→ **EXERCISE DESCRIPTION**:
Report every line of the listing below in which the string "Disabled" appears.

→ **EXCERPTED DATA**:

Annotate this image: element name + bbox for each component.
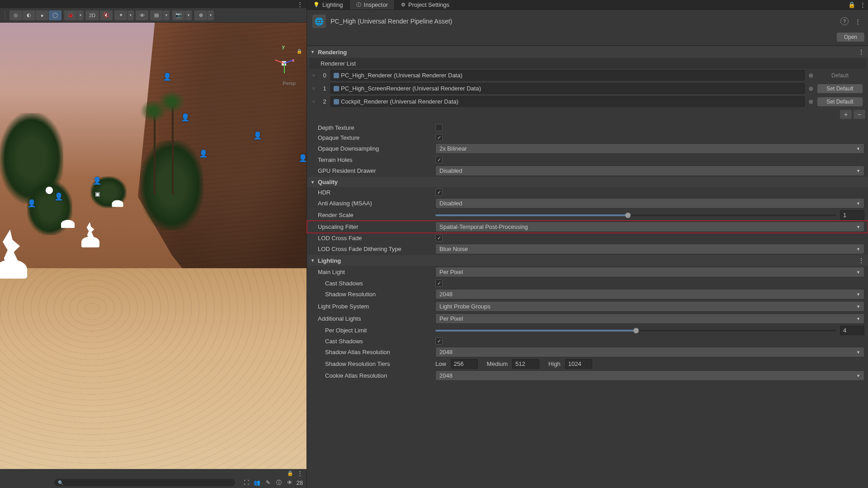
lod-fade-checkbox[interactable] bbox=[435, 234, 443, 242]
main-cast-shadows-checkbox[interactable] bbox=[435, 280, 443, 287]
additional-lights-dropdown[interactable]: Per Pixel▼ bbox=[435, 313, 864, 324]
asset-menu-icon[interactable]: ⋮ bbox=[853, 18, 863, 25]
add-cast-shadows-checkbox[interactable] bbox=[435, 337, 443, 345]
scene-lamp-icon[interactable] bbox=[81, 237, 99, 247]
debug-mode-icon[interactable]: 🐞 bbox=[64, 10, 77, 20]
renderer-field[interactable]: PC_High_Renderer (Universal Renderer Dat… bbox=[330, 70, 805, 81]
tab-inspector[interactable]: ⓘInspector bbox=[350, 0, 395, 9]
per-obj-limit-slider[interactable] bbox=[435, 330, 836, 332]
scene-box-icon[interactable]: ▣ bbox=[95, 191, 100, 197]
scene-object-icon[interactable]: 👤 bbox=[199, 149, 208, 158]
help-icon[interactable]: ? bbox=[840, 17, 849, 25]
label-gpu-drawer: GPU Resident Drawer bbox=[318, 167, 435, 174]
renderer-field[interactable]: Cockpit_Renderer (Universal Renderer Dat… bbox=[330, 96, 805, 107]
renderer-field[interactable]: PC_High_ScreenRenderer (Universal Render… bbox=[330, 83, 805, 94]
drag-handle-icon[interactable] bbox=[5, 11, 6, 19]
scene-lock-icon[interactable]: 🔒 bbox=[287, 470, 293, 476]
terrain-holes-checkbox[interactable] bbox=[435, 156, 443, 163]
shading-mode-3-icon[interactable]: ● bbox=[36, 10, 48, 20]
cookie-atlas-dropdown[interactable]: 2048▼ bbox=[435, 370, 864, 381]
scene-object-icon[interactable]: 👤 bbox=[54, 192, 63, 201]
upscaling-filter-dropdown[interactable]: Spatial-Temporal Post-Processing▼ bbox=[435, 222, 864, 232]
scene-object-icon[interactable]: 👤 bbox=[27, 199, 36, 208]
scene-lamp-icon[interactable] bbox=[61, 220, 75, 228]
hdr-checkbox[interactable] bbox=[435, 189, 443, 196]
depth-texture-checkbox[interactable] bbox=[435, 124, 443, 131]
footer-info-icon[interactable]: ⓘ bbox=[275, 479, 283, 487]
object-picker-icon[interactable]: ◎ bbox=[807, 98, 815, 106]
visibility-toggle-icon[interactable]: 👁 bbox=[136, 10, 148, 20]
scene-object-icon[interactable]: 👤 bbox=[181, 113, 190, 122]
scene-object-icon[interactable]: ⬤ bbox=[45, 185, 53, 194]
debug-dropdown-icon[interactable]: ▾ bbox=[77, 10, 84, 20]
section-rendering-header[interactable]: ▼ Rendering ⋮ bbox=[307, 47, 868, 57]
tier-low-input[interactable]: 256 bbox=[451, 359, 478, 369]
gpu-drawer-dropdown[interactable]: Disabled▼ bbox=[435, 166, 864, 176]
add-button[interactable]: + bbox=[840, 110, 852, 119]
opaque-downsampling-dropdown[interactable]: 2x Bilinear▼ bbox=[435, 143, 864, 154]
camera-dropdown-icon[interactable]: ▾ bbox=[185, 10, 192, 20]
section-quality-header[interactable]: ▼ Quality bbox=[307, 177, 868, 187]
per-obj-limit-input[interactable]: 4 bbox=[840, 326, 864, 335]
drag-handle-icon[interactable]: ≡ bbox=[312, 99, 319, 104]
scene-object-icon[interactable]: 👤 bbox=[163, 72, 172, 81]
scene-object-icon[interactable]: 👤 bbox=[253, 131, 262, 140]
set-default-button[interactable]: Set Default bbox=[817, 97, 863, 106]
dropdown-value: Per Pixel bbox=[439, 315, 463, 322]
object-picker-icon[interactable]: ◎ bbox=[807, 85, 815, 93]
tier-high-input[interactable]: 1024 bbox=[565, 359, 592, 369]
fx-dropdown-icon[interactable]: ▾ bbox=[127, 10, 134, 20]
panel-menu-icon[interactable]: ⋮ bbox=[297, 1, 303, 8]
orientation-gizmo[interactable]: y x bbox=[270, 50, 297, 77]
scene-menu-icon[interactable]: ⋮ bbox=[297, 470, 303, 477]
scene-censer-icon[interactable] bbox=[0, 260, 27, 279]
gizmos-toggle-icon[interactable]: ⊕ bbox=[194, 10, 207, 20]
gizmo-lock-icon[interactable]: 🔒 bbox=[297, 49, 302, 54]
scene-object-icon[interactable]: 👤 bbox=[93, 176, 102, 185]
probe-system-dropdown[interactable]: Light Probe Groups▼ bbox=[435, 301, 864, 312]
tab-lighting[interactable]: 💡Lighting bbox=[307, 0, 350, 9]
scene-lamp-icon[interactable] bbox=[112, 200, 123, 207]
opaque-texture-checkbox[interactable] bbox=[435, 134, 443, 141]
footer-view-icon[interactable]: 👁 bbox=[286, 479, 294, 487]
fx-toggle-icon[interactable]: ✦ bbox=[114, 10, 127, 20]
search-input[interactable]: 🔍 bbox=[54, 479, 235, 486]
shadow-atlas-dropdown[interactable]: 2048▼ bbox=[435, 347, 864, 357]
object-picker-icon[interactable]: ◎ bbox=[807, 71, 815, 80]
layers-dropdown-icon[interactable]: ▾ bbox=[163, 10, 170, 20]
view-2d-toggle[interactable]: 2D bbox=[85, 10, 99, 20]
footer-users-icon[interactable]: 👥 bbox=[253, 479, 261, 487]
section-lighting-header[interactable]: ▼ Lighting ⋮ bbox=[307, 255, 868, 266]
gizmos-dropdown-icon[interactable]: ▾ bbox=[208, 10, 214, 20]
shading-mode-1-icon[interactable]: ◎ bbox=[9, 10, 22, 20]
scene-object-icon[interactable]: 👤 bbox=[298, 154, 307, 162]
label-terrain-holes: Terrain Holes bbox=[318, 156, 435, 163]
shading-mode-2-icon[interactable]: ◐ bbox=[23, 10, 35, 20]
camera-toggle-icon[interactable]: 📷 bbox=[172, 10, 185, 20]
section-menu-icon[interactable]: ⋮ bbox=[858, 48, 864, 56]
section-menu-icon[interactable]: ⋮ bbox=[858, 257, 864, 264]
label-cast-shadows: Cast Shadows bbox=[325, 280, 435, 287]
shadow-res-dropdown[interactable]: 2048▼ bbox=[435, 289, 864, 299]
footer-edit-icon[interactable]: ✎ bbox=[264, 479, 272, 487]
render-scale-slider[interactable] bbox=[435, 214, 836, 216]
scene-view[interactable]: y x 🔒 Persp 👤 👤 👤 👤 👤 👤 ⬤ 👤 👤 ▣ bbox=[0, 23, 307, 469]
msaa-dropdown[interactable]: Disabled▼ bbox=[435, 198, 864, 208]
inspector-lock-icon[interactable]: 🔒 bbox=[846, 0, 857, 9]
drag-handle-icon[interactable]: ≡ bbox=[312, 86, 319, 91]
inspector-menu-icon[interactable]: ⋮ bbox=[857, 0, 868, 9]
set-default-button[interactable]: Set Default bbox=[817, 84, 863, 93]
lod-dither-dropdown[interactable]: Blue Noise▼ bbox=[435, 244, 864, 254]
audio-toggle-icon[interactable]: 🔇 bbox=[100, 10, 113, 20]
open-button[interactable]: Open bbox=[837, 33, 864, 42]
layers-toggle-icon[interactable]: ▤ bbox=[150, 10, 163, 20]
remove-button[interactable]: − bbox=[854, 110, 865, 119]
footer-expand-icon[interactable]: ⛶ bbox=[242, 479, 250, 487]
main-light-dropdown[interactable]: Per Pixel▼ bbox=[435, 267, 864, 277]
tier-med-input[interactable]: 512 bbox=[512, 359, 539, 369]
label-probe-system: Light Probe System bbox=[318, 303, 435, 310]
tab-project-settings[interactable]: ⚙Project Settings bbox=[395, 0, 456, 9]
render-scale-input[interactable]: 1 bbox=[840, 210, 864, 220]
drag-handle-icon[interactable]: ≡ bbox=[312, 73, 319, 78]
shading-mode-4-icon[interactable]: ◯ bbox=[49, 10, 61, 20]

→ **RESPONSE AREA**:
gpu-drawer-dropdown[interactable]: Disabled▼ bbox=[435, 166, 864, 176]
msaa-dropdown[interactable]: Disabled▼ bbox=[435, 198, 864, 208]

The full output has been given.